> **Work item**
Record by record, write out the listing word for word while omitting pictures.

> **Working data**
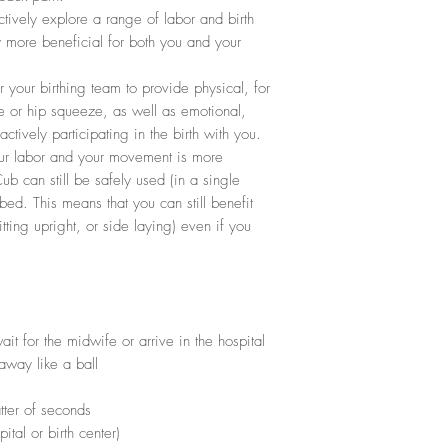
ctively explore a range of labor and birth
ly more beneficial for both you and your
 your birthing team to provide physical, for
or hip squeeze, as well as emotional,
tively participating in the birth with you.
our labor and your movement is more
ub can still be safely used (in a single
bed. This means that you can still benefit
sitting upright, or side laying) even if you
it for the midwife or arrive in the hospital
 away like a ball
tter of seconds
ital or birth center)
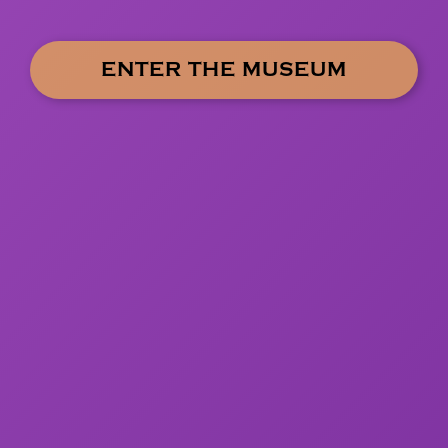
ENTER THE MUSEUM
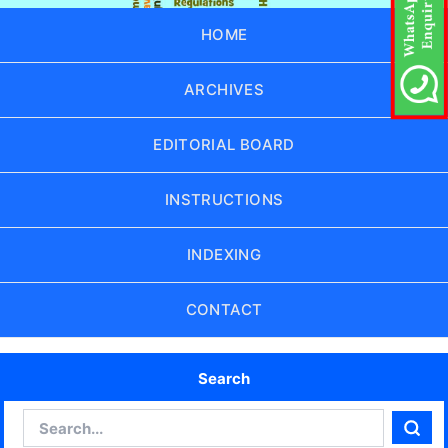
HOME
ARCHIVES
EDITORIAL BOARD
INSTRUCTIONS
INDEXING
CONTACT
Search
Search
Sear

> **Response below**
ctively explore a range of labor and birth
ly more beneficial for both you and your
 your birthing team to provide physical, for
or hip squeeze, as well as emotional,
tively participating in the birth with you.
our labor and your movement is more
ub can still be safely used (in a single
bed. This means that you can still benefit
sitting upright, or side laying) even if you
it for the midwife or arrive in the hospital
 away like a ball
tter of seconds
ital or birth center)
ENTER THE MUSEUM
HOME
ARCHIVES
EDITORIAL BOARD
INSTRUCTIONS
INDEXING
CONTACT
Search
Search
Sear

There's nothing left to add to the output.